Whiskey Tango Foxtrot. That's just messed up. Even with Asgardian physics, that's gotta be about eight different flavors of impossible.

Here's a fun game you can play with children... (Don't play it with your own children; use nephews or neighborhood kids or any kids that, ultimately, you won't have to wheel around if things go wrong.) Get a big plastic hammer and tie a belt to the handle. Better yet, just duct tape the hammer to the kid's hand. Then tell the kid about Thor and how he can fly just like a real superhero when he throws his hammer. Then sit on your back porch, have a beer and watch the eager little thunder god fling himself around the backyard in his futile attempts to fly.
Fling! Waahhh! Thump!
Fling! Waahhh! Thump!
Fling! Waahhh! Thump!
Oh, it'll be lots of fun.



Do superheroines get to choose their own costumes?

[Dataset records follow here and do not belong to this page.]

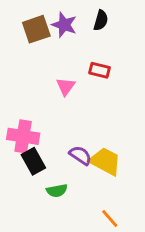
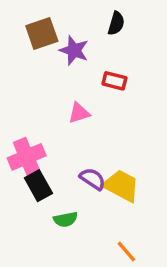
purple star: (64, 25) -> (74, 50), moved
pink triangle: (66, 86) -> (79, 113), moved, turned 36
pink cross: (23, 136) -> (27, 157), turned -32

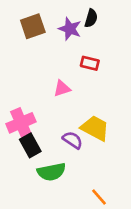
purple star: (74, 50) -> (70, 29), moved
yellow trapezoid: (121, 186) -> (95, 128), moved
green semicircle: (65, 219) -> (51, 172), size x1.5

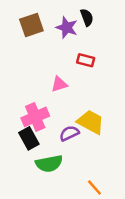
black semicircle: (91, 18) -> (87, 17), turned -36
pink cross: (21, 123) -> (35, 117), moved
purple semicircle: (73, 140) -> (69, 133), turned -60

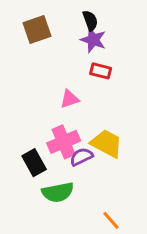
black semicircle: (87, 17) -> (90, 21), moved
purple star: (67, 27) -> (93, 40), moved
pink cross: (35, 117) -> (64, 142), moved

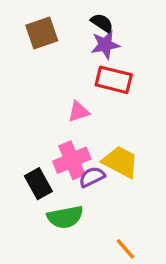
black semicircle: (90, 21) -> (102, 23), turned -36
purple star: (93, 40) -> (105, 45), turned -30
red rectangle: (101, 71) -> (114, 80), size x1.5

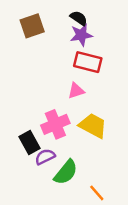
pink triangle: (79, 112) -> (76, 91), moved
purple semicircle: (92, 177) -> (45, 157), moved
green semicircle: (65, 217) -> (66, 172), moved, turned -40

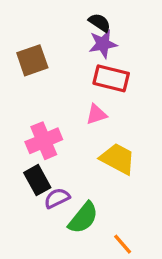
brown square: (32, 26) -> (32, 60), moved
pink cross: (55, 124) -> (44, 141), moved

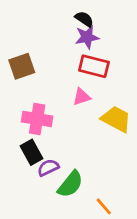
brown square: (32, 60) -> (22, 66), moved
pink cross: (44, 141) -> (37, 119), turned 32
yellow trapezoid: (118, 159) -> (116, 119), moved

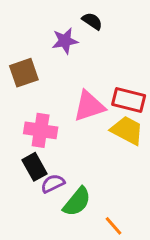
purple star: (87, 37) -> (65, 41), moved
red rectangle: (94, 66) -> (129, 100), moved
pink triangle: (81, 97) -> (89, 106), size x1.6

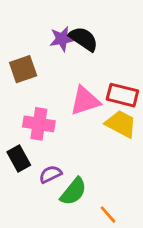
black semicircle: (92, 21) -> (84, 39), moved, size x1.5
black rectangle: (35, 167) -> (19, 158), moved

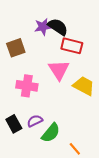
red rectangle: (122, 95) -> (72, 46), moved
pink triangle: (85, 101) -> (59, 70), turned -45
black rectangle: (19, 158) -> (14, 124), moved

I'm sure dressing like a swimwear model or a well armed hooker might seem like the best way to fight crime and other assorted universal scourges that my arise from time to time, it hardly seems practical to spend the night leaping from rooftop to rooftop wearing high heels and very little else.
Not that I'm complaining, of course. I could happily spend the day watching super-powered women run around in their impractically flimsy and petite costumes. In fact, i would actively consider committing crimes on a regular basis if I knew that Wonder Woman would show up to spank me (metaphorically speaking, of course). But that's just it, isn't it? You never know who's going to show up. There's no guarantee that it's going to be Wonder Woman. Or any woman.
Let's say you've just robbed a corner store and a couple of representatives from Justice Revengers Local 212 arrive. You are going to have your ass handed to you. No doubt about it. Would you rather a/ get beaten to a pulp by some testosterone-soaked guy dressed head-to-toe in spandex with anger issues that compensate for his steroid-shrivelled testicles, or b/ get beaten to a pulp by a triple-D cup fantasy girl in thigh-high leather boots, a chainmail thong and screaming-eagle pasties?
Yeah, me too.
Either way, you're going to end up in the prison hospital, but at least if she puts you there, you'll have a mental image to dream about during the three years you spend in a bodycast.